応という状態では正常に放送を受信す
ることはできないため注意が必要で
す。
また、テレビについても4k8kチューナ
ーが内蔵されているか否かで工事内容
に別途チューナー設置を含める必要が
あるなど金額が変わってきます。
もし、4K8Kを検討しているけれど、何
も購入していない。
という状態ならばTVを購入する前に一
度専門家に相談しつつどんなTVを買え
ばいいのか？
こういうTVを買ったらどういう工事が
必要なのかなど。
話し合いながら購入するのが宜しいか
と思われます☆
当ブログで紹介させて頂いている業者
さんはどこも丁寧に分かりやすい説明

---

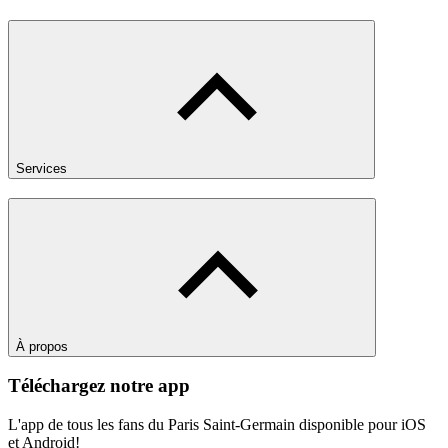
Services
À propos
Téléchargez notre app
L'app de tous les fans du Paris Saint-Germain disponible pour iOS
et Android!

[Required action]
All that is wanted is a faithful reproduction of the line above with "応という状態では正常に放送を受信す", the line with "さんはどこも丁寧に分かりやすい説明", and every line in between.

[Exercise response]
応という状態では正常に放送を受信す
ることはできないため注意が必要で
す。
また、テレビについても4k8kチューナ
ーが内蔵されているか否かで工事内容
に別途チューナー設置を含める必要が
あるなど金額が変わってきます。
もし、4K8Kを検討しているけれど、何
も購入していない。
という状態ならばTVを購入する前に一
度専門家に相談しつつどんなTVを買え
ばいいのか？
こういうTVを買ったらどういう工事が
必要なのかなど。
話し合いながら購入するのが宜しいか
と思われます☆
当ブログで紹介させて頂いている業者
さんはどこも丁寧に分かりやすい説明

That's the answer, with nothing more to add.